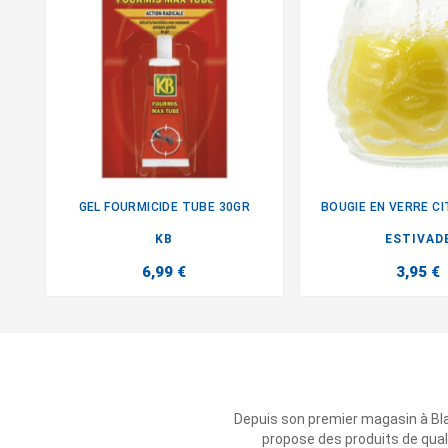
GEL FOURMICIDE TUBE 30GR
BOUGIE EN VERRE C


KB
ESTIVAD
6,99 €
3,95 €
Depuis son premier magasin à Bl
propose des produits de qual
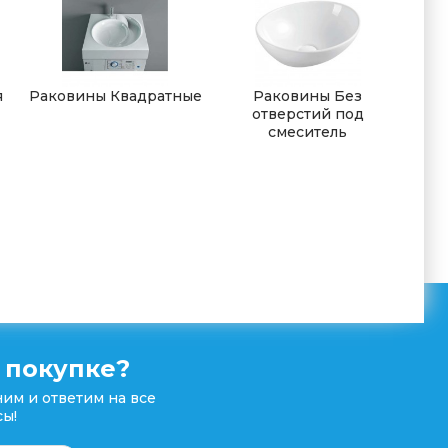
я
Раковины Квадратные
Раковины Без
отверстий под
смеситель
 покупке?
им и ответим на все
ы!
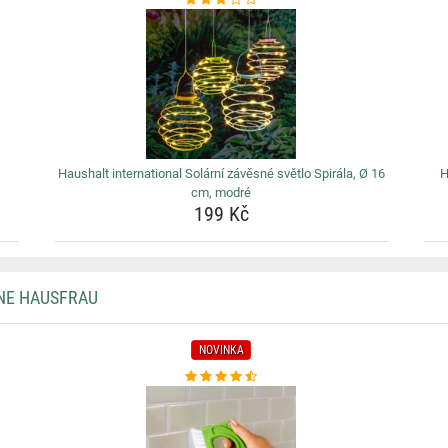
Haushalt international Solární závěsné světlo Spirála, Ø 16
H
cm, modré
199 Kč
NE HAUSFRAU
NOVINKA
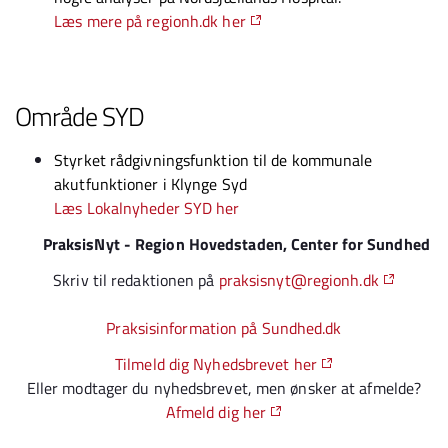
Læs mere på regionh.dk her
Område SYD
Styrket rådgivningsfunktion til de kommunale
akutfunktioner i Klynge Syd
Læs Lokalnyheder SYD her
PraksisNyt - Region Hovedstaden, Center for Sundhed
Skriv til redaktionen på
praksisnyt@regionh.dk
Praksisinformation på Sundhed.dk
Tilmeld dig Nyhedsbrevet her
Eller modtager du nyhedsbrevet, men ønsker at afmelde?
Afmeld dig her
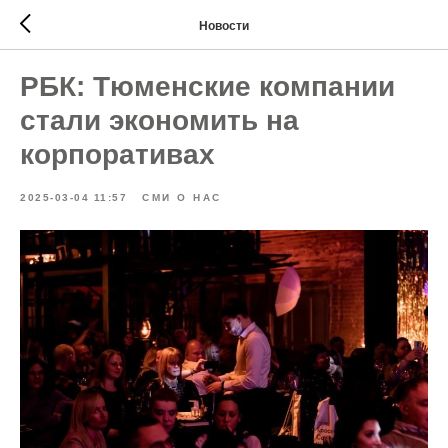
Новости
РБК: Тюменские компании
стали экономить на
корпоративах
2025-03-04 11:57
СМИ О НАС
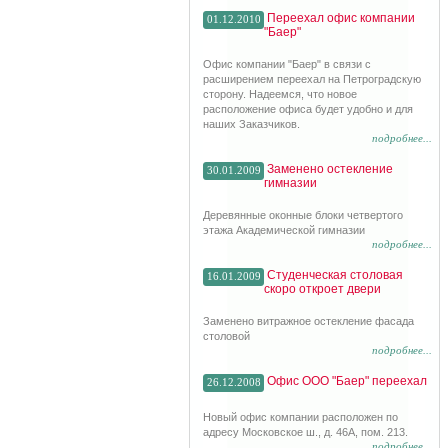
Переехал офис компании
01.12.2010
"Баер"
Офис компании "Баер" в связи с
расширением переехал на Петроградскую
сторону. Надеемся, что новое
расположение офиса будет удобно и для
наших Заказчиков.
подробнее...
Заменено остекление
30.01.2009
гимназии
Деревянные оконные блоки четвертого
этажа Академической гимназии
подробнее...
Студенческая столовая
16.01.2009
скоро откроет двери
Заменено витражное остекление фасада
столовой
подробнее...
Офис ООО "Баер" переехал
26.12.2008
Новый офис компании расположен по
адресу Московское ш., д. 46А, пом. 213.
подробнее...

□ □ □

> Work to be completed
Would you please transcribe the listing in full, exactly, while omitting the images?

> Solution
GEL FOURMICIDE TUBE 30GR
BOUGIE EN VERRE C


KB
ESTIVAD
6,99 €
3,95 €
Depuis son premier magasin à Bl
propose des produits de qual
я
Раковины Квадратные
Раковины Без
отверстий под
смеситель
 покупке?
им и ответим на все
ы!
Haushalt international Solární závěsné světlo Spirála, Ø 16
H
cm, modré
199 Kč
NE HAUSFRAU
NOVINKA
Læs mere på regionh.dk her
Område SYD
Styrket rådgivningsfunktion til de kommunale
akutfunktioner i Klynge Syd
Læs Lokalnyheder SYD her
PraksisNyt - Region Hovedstaden, Center for Sundhed
Skriv til redaktionen på
praksisnyt@regionh.dk
Praksisinformation på Sundhed.dk
Tilmeld dig Nyhedsbrevet her
Eller modtager du nyhedsbrevet, men ønsker at afmelde?
Afmeld dig her
Новости
РБК: Тюменские компании
стали экономить на
корпоративах
2025-03-04 11:57
СМИ О НАС
Переехал офис компании
01.12.2010
"Баер"
Офис компании "Баер" в связи с
расширением переехал на Петроградскую
сторону. Надеемся, что новое
расположение офиса будет удобно и для
наших Заказчиков.
подробнее...
Заменено остекление
30.01.2009
гимназии
Деревянные оконные блоки четвертого
этажа Академической гимназии
подробнее...
Студенческая столовая
16.01.2009
скоро откроет двери
Заменено витражное остекление фасада
столовой
подробнее...
Офис ООО "Баер" переехал
26.12.2008
Новый офис компании расположен по
адресу Московское ш., д. 46А, пом. 213.
подробнее...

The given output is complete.